Retype the lines below exactly, but only those from the line that has "сталь-латунь" through the line that has "楽天ポイントがカード利用金額100円につき1ポイ". Omit every picture.

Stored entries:
□ □ □

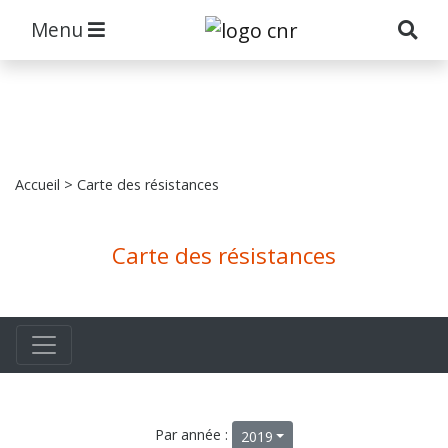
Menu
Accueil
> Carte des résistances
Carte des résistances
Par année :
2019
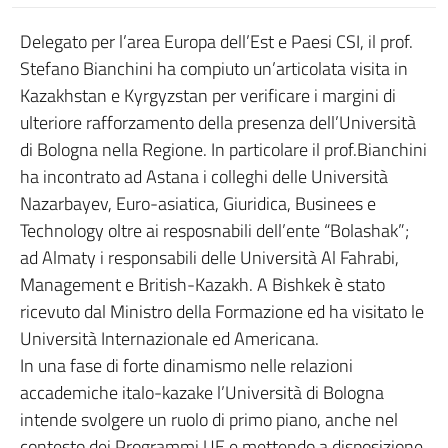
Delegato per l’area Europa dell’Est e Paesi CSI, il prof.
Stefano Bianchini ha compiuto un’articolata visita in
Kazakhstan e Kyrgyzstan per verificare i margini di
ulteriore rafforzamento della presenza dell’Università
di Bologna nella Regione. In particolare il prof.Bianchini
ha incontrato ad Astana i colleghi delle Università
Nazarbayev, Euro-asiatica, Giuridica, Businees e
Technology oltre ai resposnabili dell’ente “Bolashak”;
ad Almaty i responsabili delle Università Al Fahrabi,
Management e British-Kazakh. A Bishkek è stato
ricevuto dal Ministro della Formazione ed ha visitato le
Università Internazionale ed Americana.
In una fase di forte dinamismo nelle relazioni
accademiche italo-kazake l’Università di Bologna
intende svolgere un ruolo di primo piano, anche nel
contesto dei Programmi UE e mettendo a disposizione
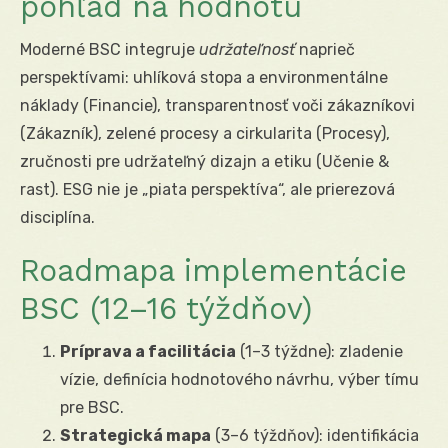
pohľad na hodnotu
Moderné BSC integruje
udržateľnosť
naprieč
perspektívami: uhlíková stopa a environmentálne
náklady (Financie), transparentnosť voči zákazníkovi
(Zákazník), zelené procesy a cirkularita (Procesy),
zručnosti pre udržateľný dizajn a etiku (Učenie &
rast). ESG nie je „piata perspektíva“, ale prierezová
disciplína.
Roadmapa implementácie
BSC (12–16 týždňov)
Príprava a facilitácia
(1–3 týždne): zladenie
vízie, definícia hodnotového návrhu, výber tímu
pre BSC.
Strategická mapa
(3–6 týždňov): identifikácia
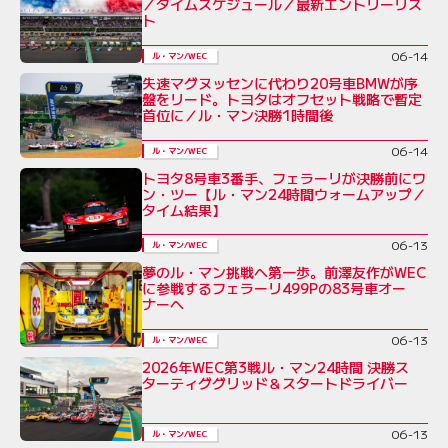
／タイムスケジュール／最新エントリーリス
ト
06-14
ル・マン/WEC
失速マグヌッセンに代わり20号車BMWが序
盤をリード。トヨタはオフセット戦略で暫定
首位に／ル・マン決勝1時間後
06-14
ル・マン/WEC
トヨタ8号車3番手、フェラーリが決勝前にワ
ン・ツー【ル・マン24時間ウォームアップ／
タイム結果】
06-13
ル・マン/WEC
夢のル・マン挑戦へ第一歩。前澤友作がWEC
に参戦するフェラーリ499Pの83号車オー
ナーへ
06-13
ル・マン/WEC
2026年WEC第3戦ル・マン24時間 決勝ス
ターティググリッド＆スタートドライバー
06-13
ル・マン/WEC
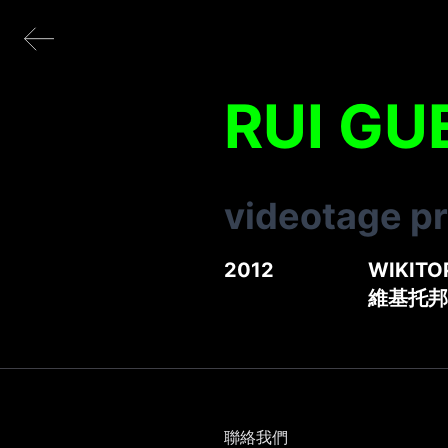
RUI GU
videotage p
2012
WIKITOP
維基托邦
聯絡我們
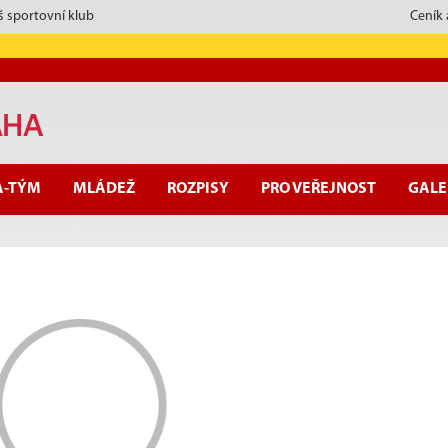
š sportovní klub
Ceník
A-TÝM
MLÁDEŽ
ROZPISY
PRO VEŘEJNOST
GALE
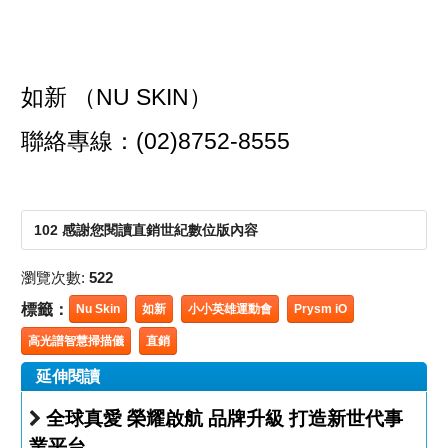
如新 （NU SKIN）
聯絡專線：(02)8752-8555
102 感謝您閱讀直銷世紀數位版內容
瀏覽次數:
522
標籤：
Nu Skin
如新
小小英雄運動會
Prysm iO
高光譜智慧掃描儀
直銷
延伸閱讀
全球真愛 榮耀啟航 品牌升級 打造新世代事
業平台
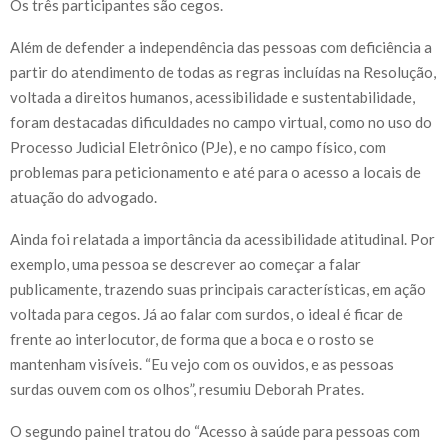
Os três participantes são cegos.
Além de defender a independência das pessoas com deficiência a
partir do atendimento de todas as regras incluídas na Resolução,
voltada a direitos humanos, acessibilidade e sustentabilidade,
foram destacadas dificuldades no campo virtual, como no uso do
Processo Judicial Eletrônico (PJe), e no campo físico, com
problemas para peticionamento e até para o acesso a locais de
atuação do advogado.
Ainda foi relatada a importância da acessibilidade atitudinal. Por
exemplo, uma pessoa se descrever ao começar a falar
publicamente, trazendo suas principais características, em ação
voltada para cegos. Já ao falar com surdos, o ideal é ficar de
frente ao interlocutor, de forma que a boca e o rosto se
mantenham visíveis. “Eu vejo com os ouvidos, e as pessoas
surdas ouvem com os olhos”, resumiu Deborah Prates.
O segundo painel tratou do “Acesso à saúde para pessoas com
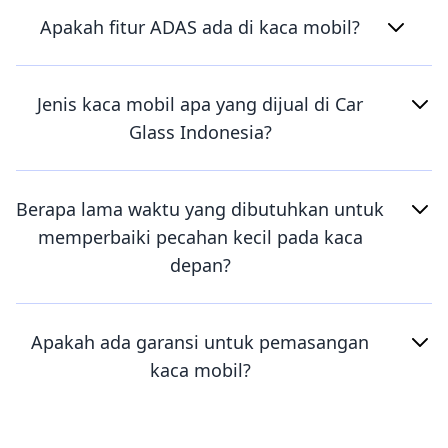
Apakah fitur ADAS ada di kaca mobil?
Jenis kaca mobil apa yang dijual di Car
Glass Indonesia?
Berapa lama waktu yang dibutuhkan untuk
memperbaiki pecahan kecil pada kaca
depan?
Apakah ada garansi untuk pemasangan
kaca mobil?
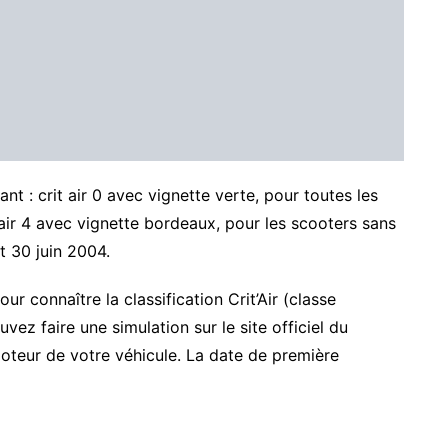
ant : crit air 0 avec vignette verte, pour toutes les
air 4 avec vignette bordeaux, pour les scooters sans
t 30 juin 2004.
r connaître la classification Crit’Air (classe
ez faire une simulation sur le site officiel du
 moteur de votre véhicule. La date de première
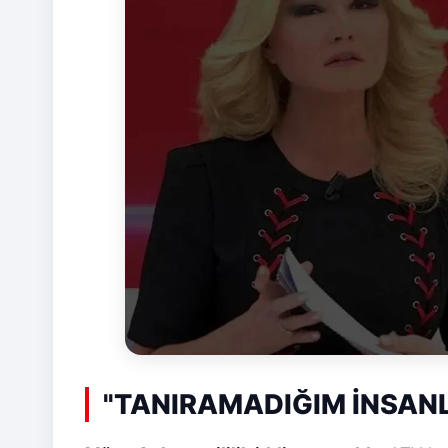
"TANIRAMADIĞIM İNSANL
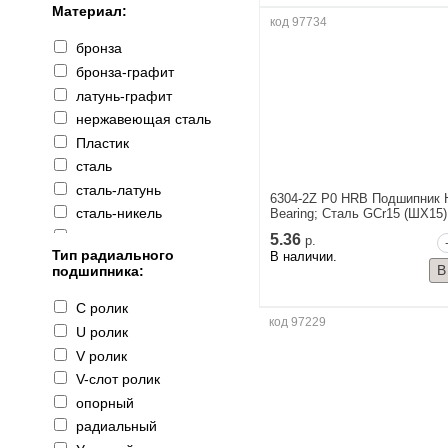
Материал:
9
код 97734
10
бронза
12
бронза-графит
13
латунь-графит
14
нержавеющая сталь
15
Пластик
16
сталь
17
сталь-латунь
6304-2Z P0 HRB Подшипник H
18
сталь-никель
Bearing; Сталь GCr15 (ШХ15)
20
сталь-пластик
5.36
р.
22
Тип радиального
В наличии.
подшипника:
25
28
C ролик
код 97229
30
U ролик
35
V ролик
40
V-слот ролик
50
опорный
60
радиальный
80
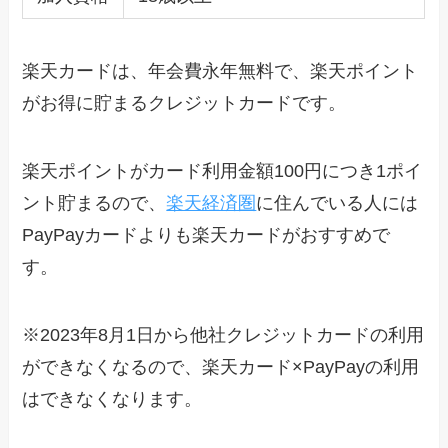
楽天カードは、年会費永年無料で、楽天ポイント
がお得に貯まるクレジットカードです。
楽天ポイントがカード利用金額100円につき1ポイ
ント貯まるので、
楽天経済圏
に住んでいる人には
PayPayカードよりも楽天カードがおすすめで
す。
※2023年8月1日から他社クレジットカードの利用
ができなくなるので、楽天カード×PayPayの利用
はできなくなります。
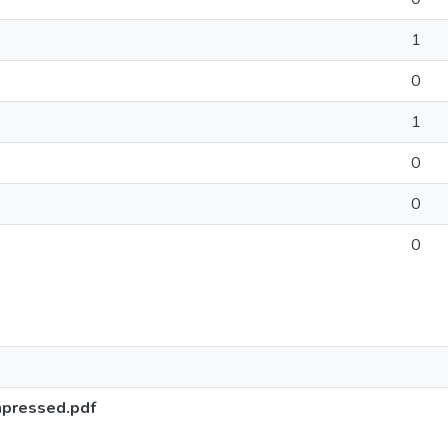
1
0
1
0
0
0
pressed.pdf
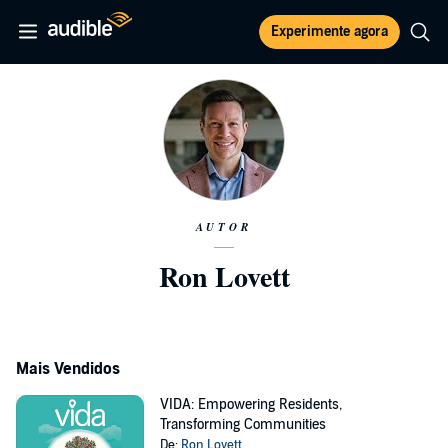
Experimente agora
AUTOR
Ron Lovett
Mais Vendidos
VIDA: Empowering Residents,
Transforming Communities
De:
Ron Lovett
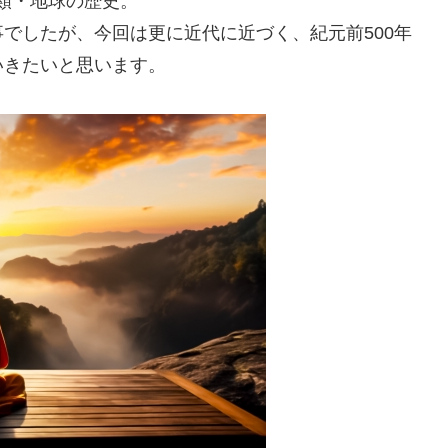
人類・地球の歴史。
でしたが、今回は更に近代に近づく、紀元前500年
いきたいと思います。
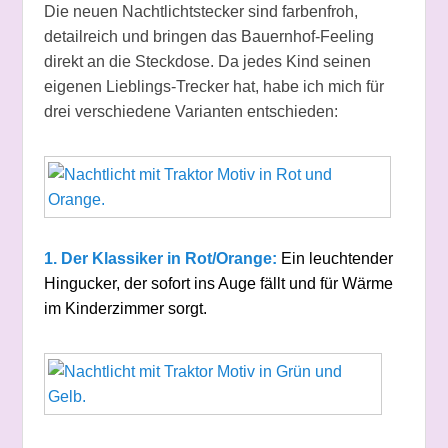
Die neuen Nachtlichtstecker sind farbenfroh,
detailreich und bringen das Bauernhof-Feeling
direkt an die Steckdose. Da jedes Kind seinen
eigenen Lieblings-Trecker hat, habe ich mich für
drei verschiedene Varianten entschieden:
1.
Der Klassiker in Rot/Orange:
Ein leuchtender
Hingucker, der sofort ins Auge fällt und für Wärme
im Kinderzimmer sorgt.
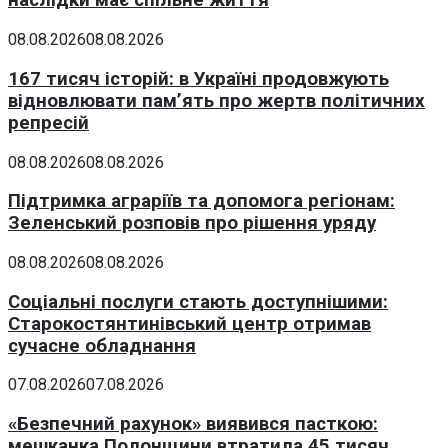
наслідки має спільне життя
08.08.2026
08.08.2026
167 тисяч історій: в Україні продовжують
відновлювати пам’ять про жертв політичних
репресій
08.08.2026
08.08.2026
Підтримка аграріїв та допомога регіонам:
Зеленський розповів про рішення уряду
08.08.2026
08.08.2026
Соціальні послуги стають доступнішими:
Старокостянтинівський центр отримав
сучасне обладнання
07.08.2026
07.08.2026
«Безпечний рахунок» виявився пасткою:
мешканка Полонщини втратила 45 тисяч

□ □ □

= FINISHED EXERCISE =
сталь-латунь
6304-2Z P0 HRB Подшипник H
18
сталь-никель
Bearing; Сталь GCr15 (ШХ15)
20
сталь-пластик
5.36
р.
22
Тип радиального
В наличии.
подшипника:
25
28
C ролик
код 97229
30
U ролик
35
V ролик
40
V-слот ролик
50
опорный
60
радиальный
80
楽天カードは、年会費永年無料で、楽天ポイント
がお得に貯まるクレジットカードです。
楽天ポイントがカード利用金額100円につき1ポイ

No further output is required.